Segment Start: EXCERPTED RECORDS

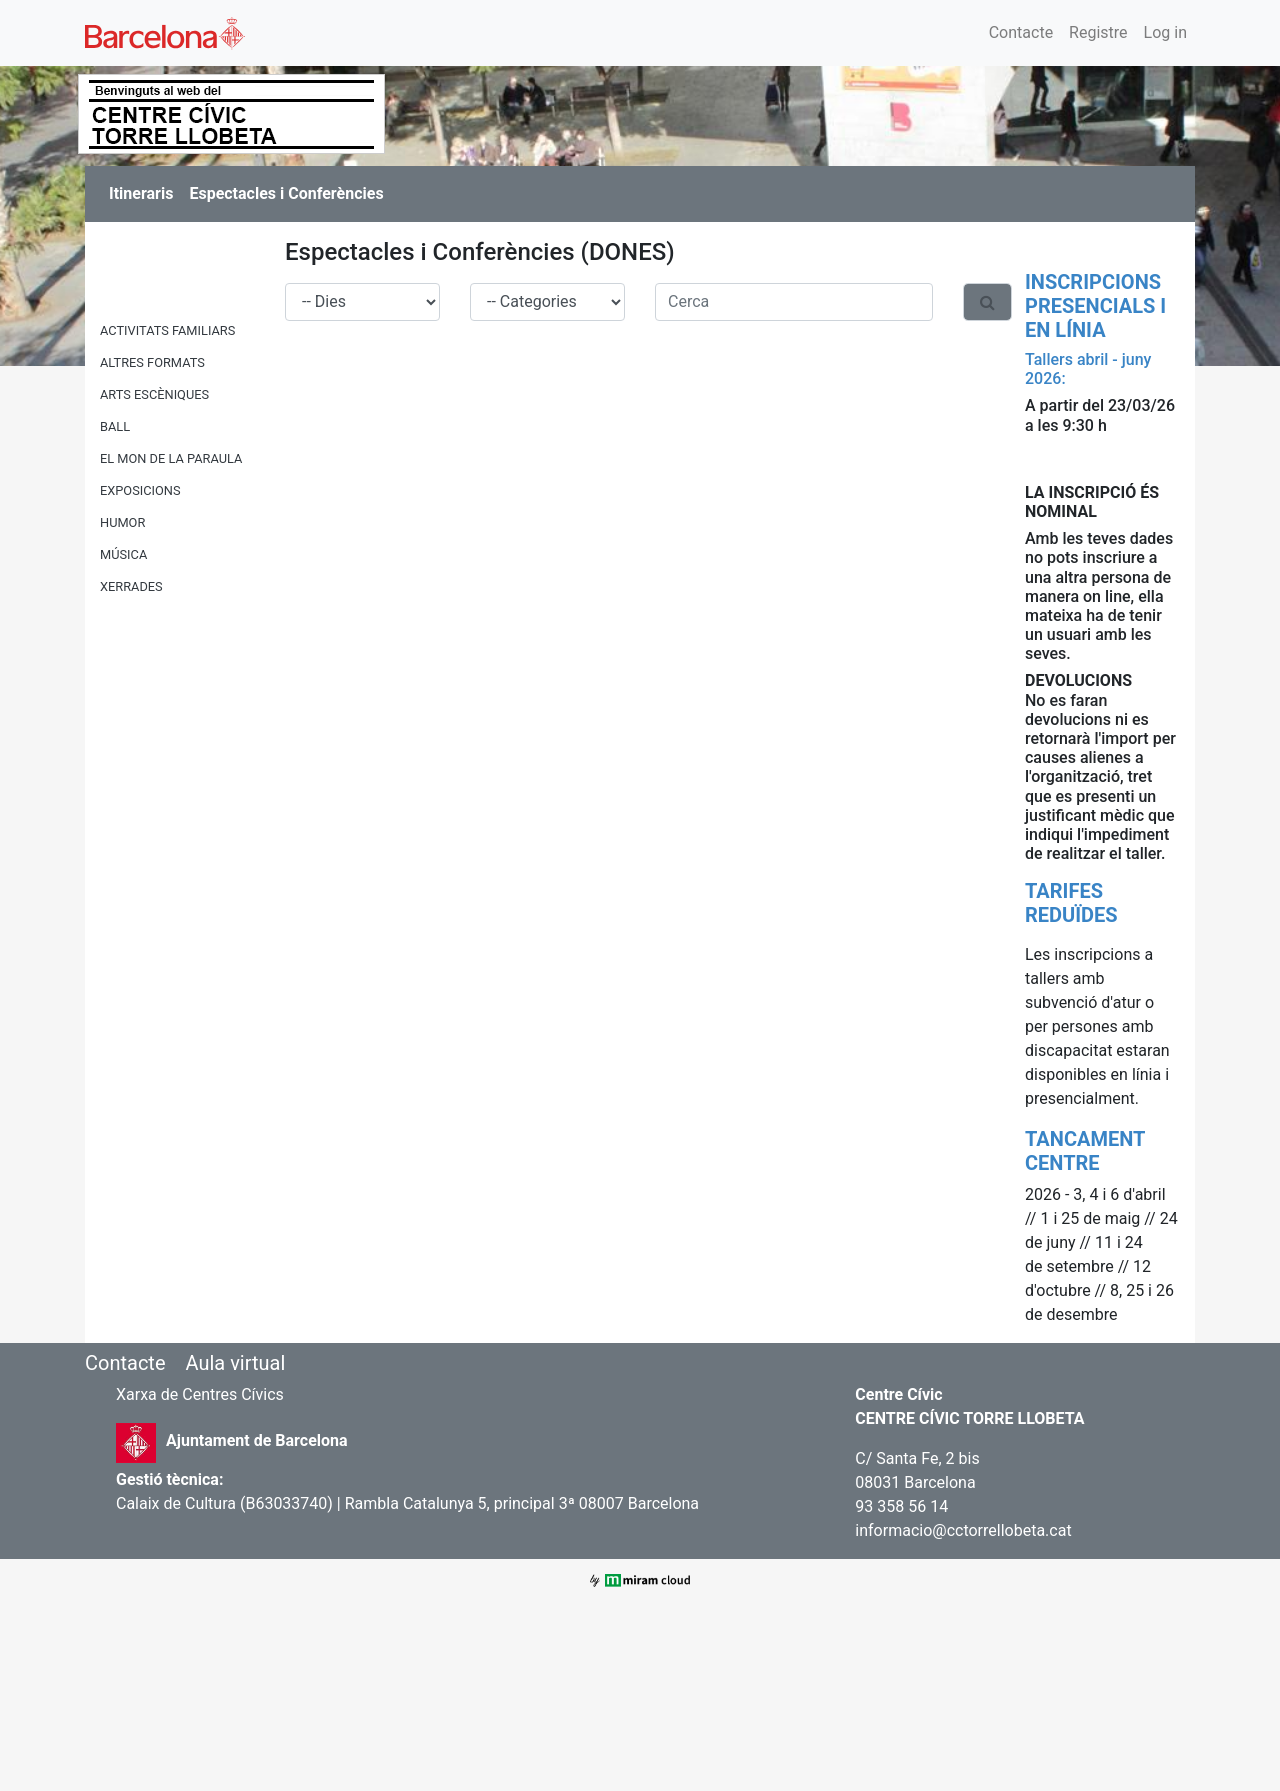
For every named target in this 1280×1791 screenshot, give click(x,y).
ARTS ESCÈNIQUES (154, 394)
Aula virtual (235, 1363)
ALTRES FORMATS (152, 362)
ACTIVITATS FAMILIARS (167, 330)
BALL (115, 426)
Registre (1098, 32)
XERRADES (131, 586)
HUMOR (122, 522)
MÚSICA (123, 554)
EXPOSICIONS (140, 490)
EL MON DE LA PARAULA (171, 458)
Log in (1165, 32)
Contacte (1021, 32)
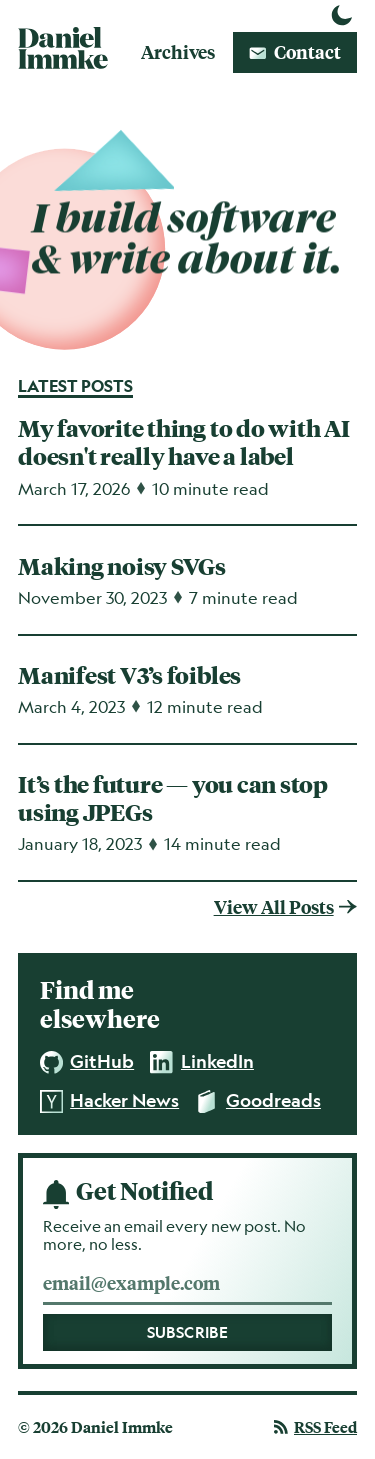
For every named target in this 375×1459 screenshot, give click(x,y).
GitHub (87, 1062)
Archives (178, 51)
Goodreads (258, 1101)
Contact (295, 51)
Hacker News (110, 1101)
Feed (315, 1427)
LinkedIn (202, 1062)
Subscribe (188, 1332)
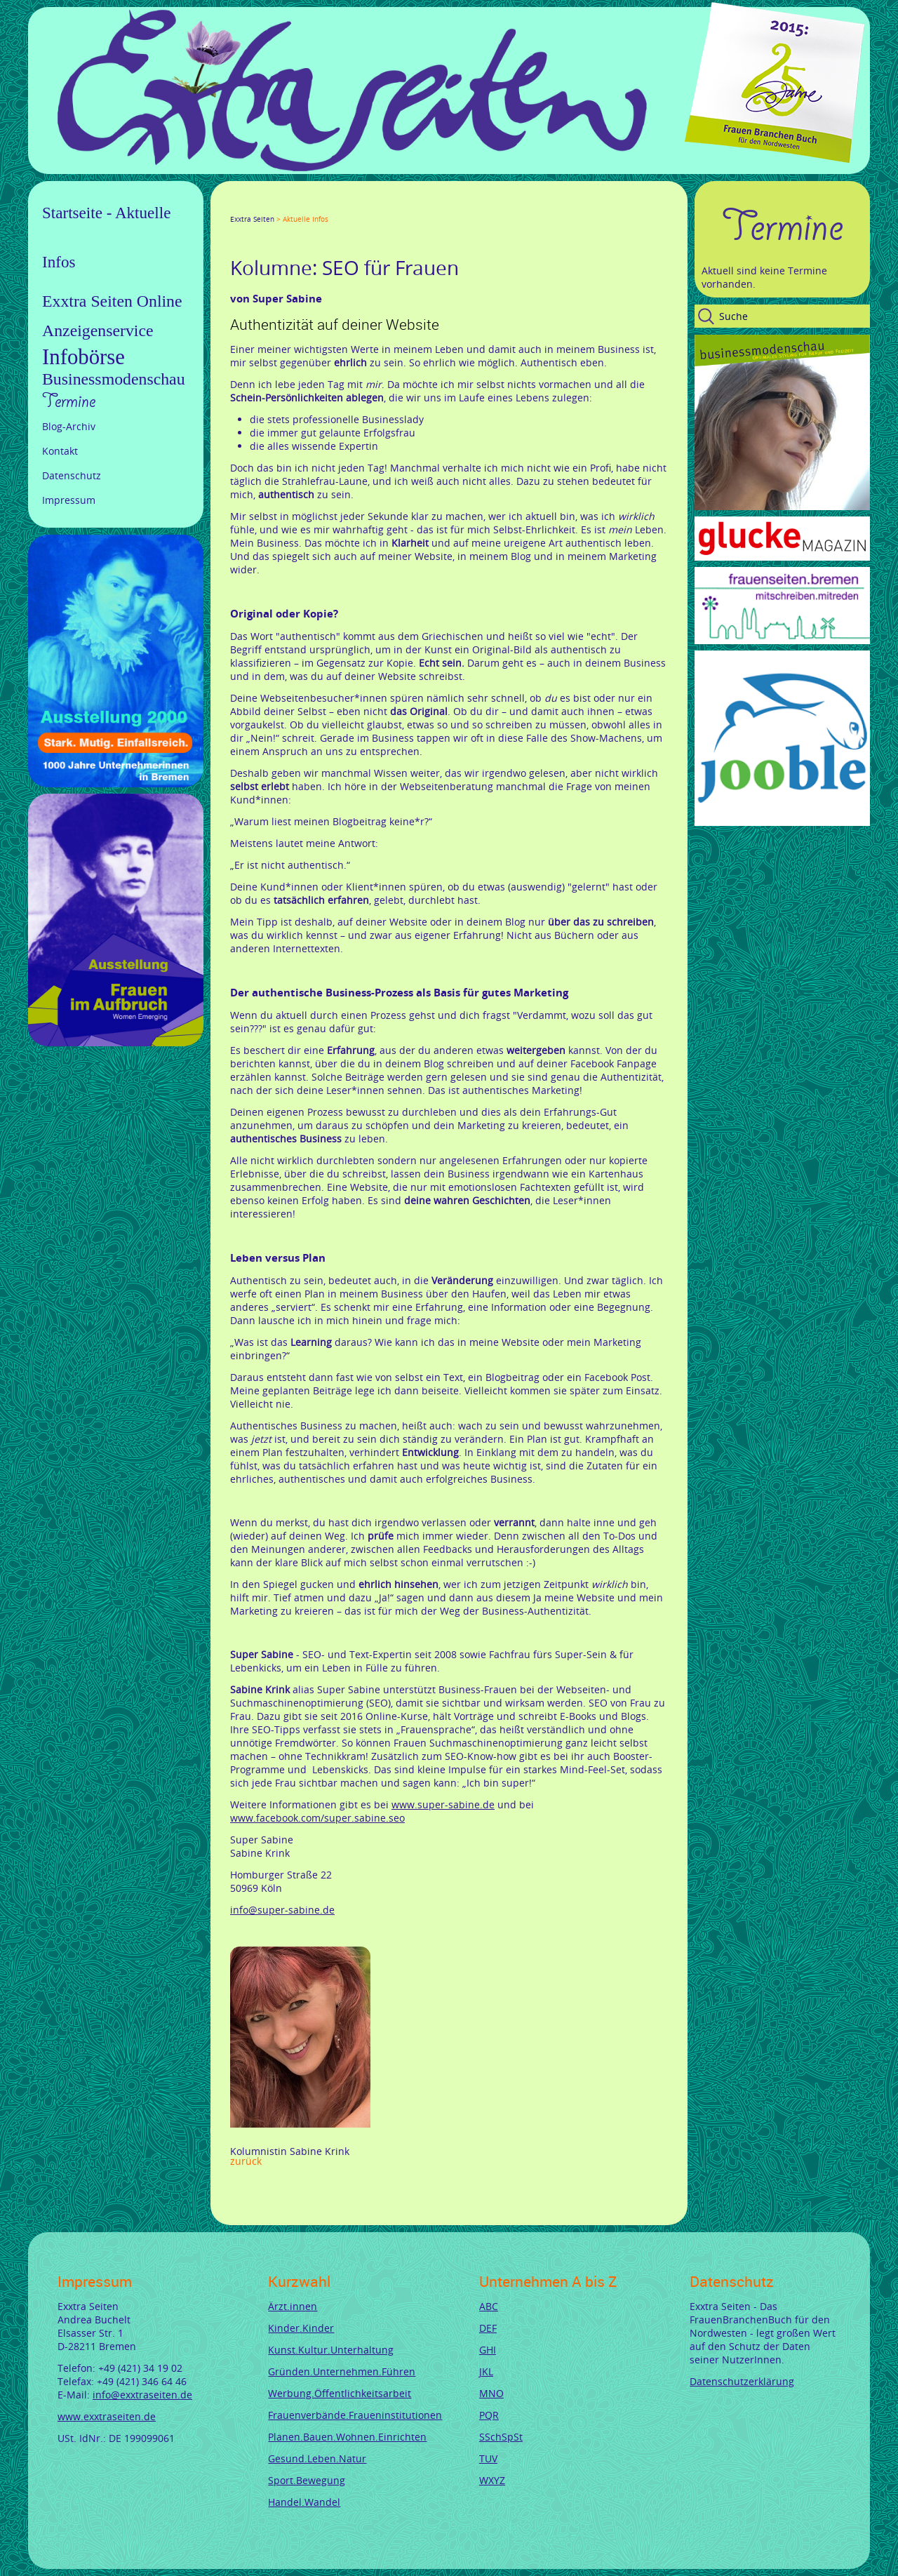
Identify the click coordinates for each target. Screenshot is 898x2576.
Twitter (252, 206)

Segment End: EXCERPTED RECORDS

## DESCRIPTION OF THE TASK
Output every record above verbatim, excluding images.

## FINAL ANSWER
For every named target in this 1280×1791 screenshot, give click(x,y).
ARTS ESCÈNIQUES (154, 394)
Aula virtual (235, 1363)
ALTRES FORMATS (152, 362)
ACTIVITATS FAMILIARS (167, 330)
BALL (115, 426)
Registre (1098, 32)
XERRADES (131, 586)
HUMOR (122, 522)
MÚSICA (123, 554)
EXPOSICIONS (140, 490)
EL MON DE LA PARAULA (171, 458)
Log in (1165, 32)
Contacte (1021, 32)
For every named target in this 375×1459 screenshot, give click(x,y).
GitHub (87, 1062)
Archives (178, 51)
Goodreads (258, 1101)
Contact (295, 51)
Hacker News (110, 1101)
Feed (315, 1427)
LinkedIn (202, 1062)
Subscribe (188, 1332)
Identify the click coordinates for each target. Screenshot is 898x2576.
Twitter (252, 206)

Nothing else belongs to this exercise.